Goal of the exercise: Check each line of the data for "الجامعة" and select those that have it.

Dataset items
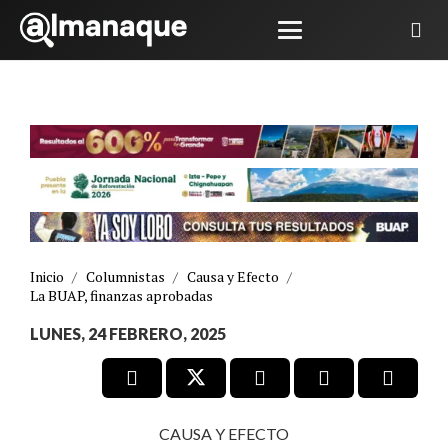
Inicio
/
Columnistas
/
Causa y Efecto
/
La BUAP, finanzas aprobadas
LUNES, 24 FEBRERO, 2025
CAUSA Y EFECTO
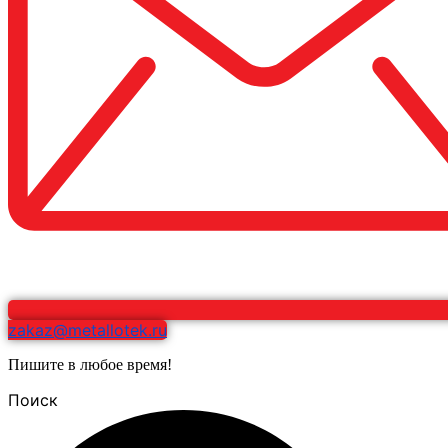
zakaz@metallotek.ru
Пишите в любое время!
Поиск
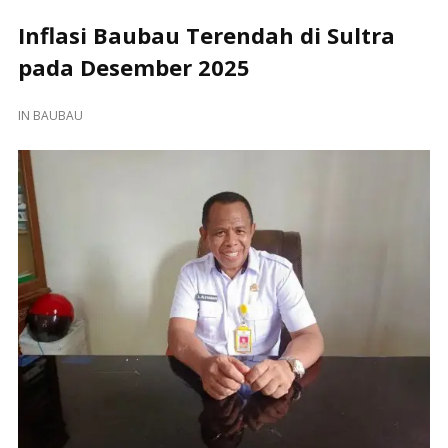
Inflasi Baubau Terendah di Sultra
pada Desember 2025
IN
BAUBAU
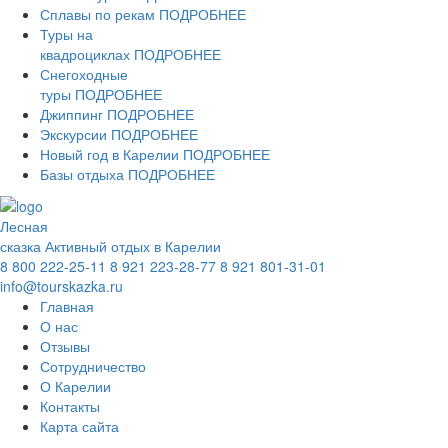
Сплавы по рекам
ПОДРОБНЕЕ
Туры на
квадроциклах
ПОДРОБНЕЕ
Снегоходные
туры
ПОДРОБНЕЕ
Джиппинг
ПОДРОБНЕЕ
Экскурсии
ПОДРОБНЕЕ
Новый год в Карелии
ПОДРОБНЕЕ
Базы отдыха
ПОДРОБНЕЕ
Лесная
сказка
Активный отдых в Карелии
8 800 222-25-11
8 921 223-28-77
8 921 801-31-01
info@tourskazka.ru
Главная
О нас
Отзывы
Сотрудничество
О Карелии
Контакты
Карта сайта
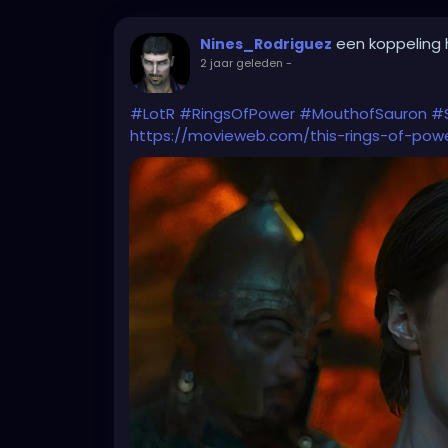
een koppeling
Nines_Rodriguez
2 jaar geleden
-
#LotR
#RingsOfPower
#MouthofSauron
#
https://movieweb.com/this-rings-of-pow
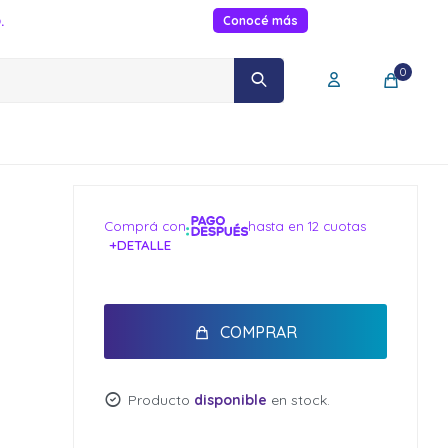
.
Conocé más
0
Comprá con
hasta en 12 cuotas
+DETALLE
¡ME INTERESA!
COMPRAR
Producto
disponible
en stock.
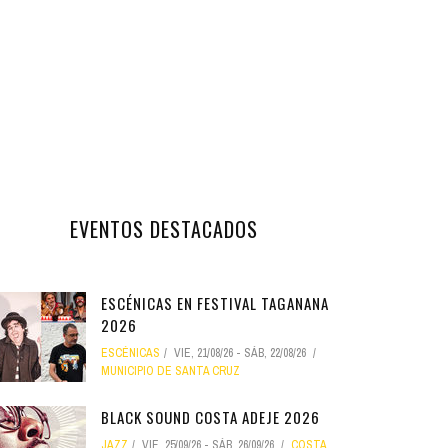
EVENTOS DESTACADOS
ESCÉNICAS EN FESTIVAL TAGANANA
2026
ESCÉNICAS
VIE, 21/08/26
-
SÁB, 22/08/26
MUNICIPIO DE SANTA CRUZ
BLACK SOUND COSTA ADEJE 2026
JAZZ
VIE, 25/09/26
-
SÁB, 26/09/26
COSTA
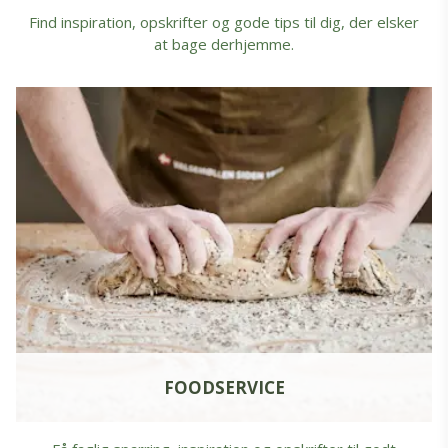
Find inspiration, opskrifter og gode tips til dig, der elsker
at bage derhjemme.
FOODSERVICE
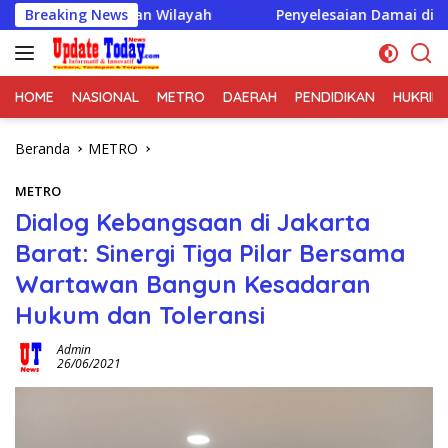
Langsung
an Wilayah
Breaking News
Penyelesaian Damai di Desa Cikupa Jadi Con
ke
konten
HOME
NASIONAL
METRO
DAERAH
PENDIDIKAN
HUKRIM
Beranda
METRO
METRO
Dialog Kebangsaan di Jakarta
Barat: Sinergi Tiga Pilar Bersama
Wartawan Bangun Kesadaran
Hukum dan Toleransi
Admin
26/06/2021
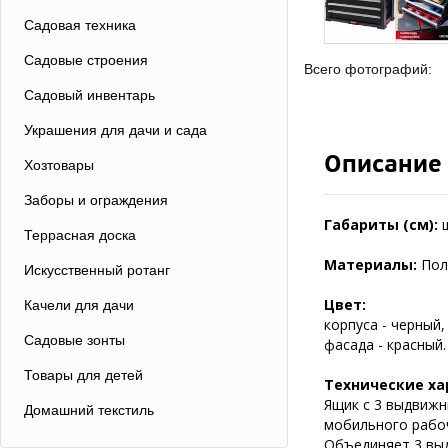
Садовая техника
Садовые строения
Всего фотографий:
Садовый инвентарь
Украшения для дачи и сада
Описание
Хозтовары
Заборы и ограждения
Габариты (см):
Террасная доска
Материалы:
Пол
Искусственный ротанг
Цвет:
Качели для дачи
корпуса - черный,
Садовые зонты
фасада - красный.
Товары для детей
Технические ха
Ящик с 3 выдвижн
Домашний текстиль
мобильного рабоч
Объединяет 3 выд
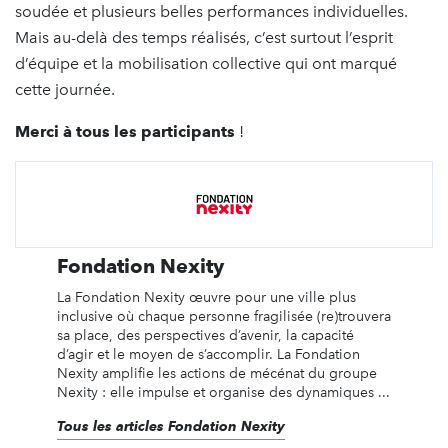
soudée et plusieurs belles performances individuelles.
Mais au-delà des temps réalisés, c’est surtout l’esprit
d’équipe et la mobilisation collective qui ont marqué
cette journée.
Merci à tous les participants
!
Fondation Nexity
La Fondation Nexity œuvre pour une ville plus
inclusive où chaque personne fragilisée (re)trouvera
sa place, des perspectives d’avenir, la capacité
d’agir et le moyen de s’accomplir. La Fondation
Nexity amplifie les actions de mécénat du groupe
Nexity : elle impulse et organise des dynamiques ...
Tous les articles Fondation Nexity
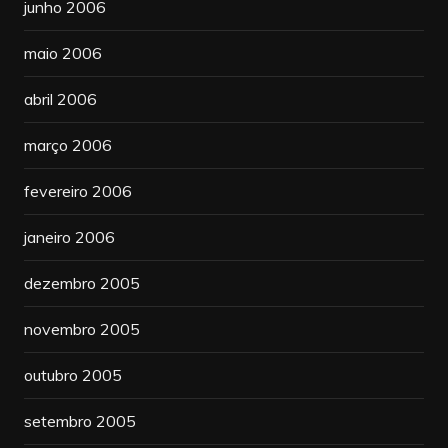
junho 2006
maio 2006
abril 2006
março 2006
fevereiro 2006
janeiro 2006
dezembro 2005
novembro 2005
outubro 2005
setembro 2005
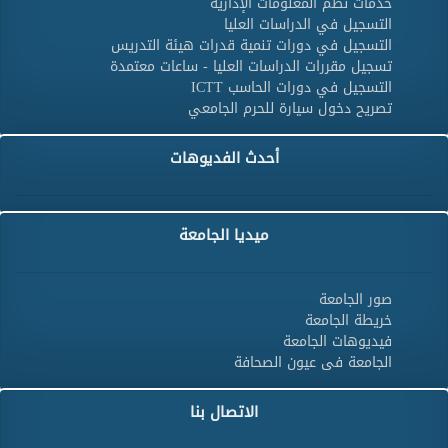
خدمات نظم المعلومات الإدارية
التسجيل في الدراسات العليا
التسجيل في دورات تنمية قدرات هيئة التدريس
تسجيل مقررات الدراسات العليا - ساعات معتمدة
التسجيل في دورات الحاسب ICTT
تصريح دخول سيارة للحرم الجامعي
أحدث الفديوهات
ميديا الجامعة
صور الجامعة
خريطة الجامعة
فيديوهات الجامعة
الجامعة فى عيون الصحافة
الاتصال بنا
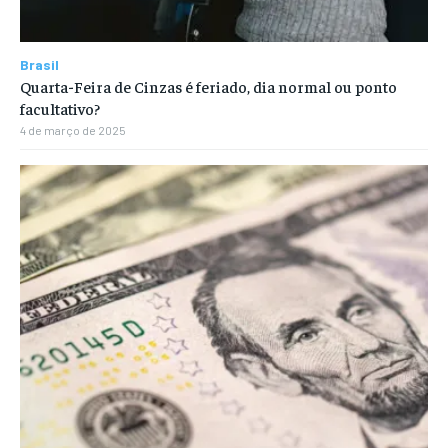
Brasil
Quarta-Feira de Cinzas é feriado, dia normal ou ponto
facultativo?
4 de março de 2025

Result:
ميديا الجامعة
صور الجامعة
خريطة الجامعة
فيديوهات الجامعة
الجامعة فى عيون الصحافة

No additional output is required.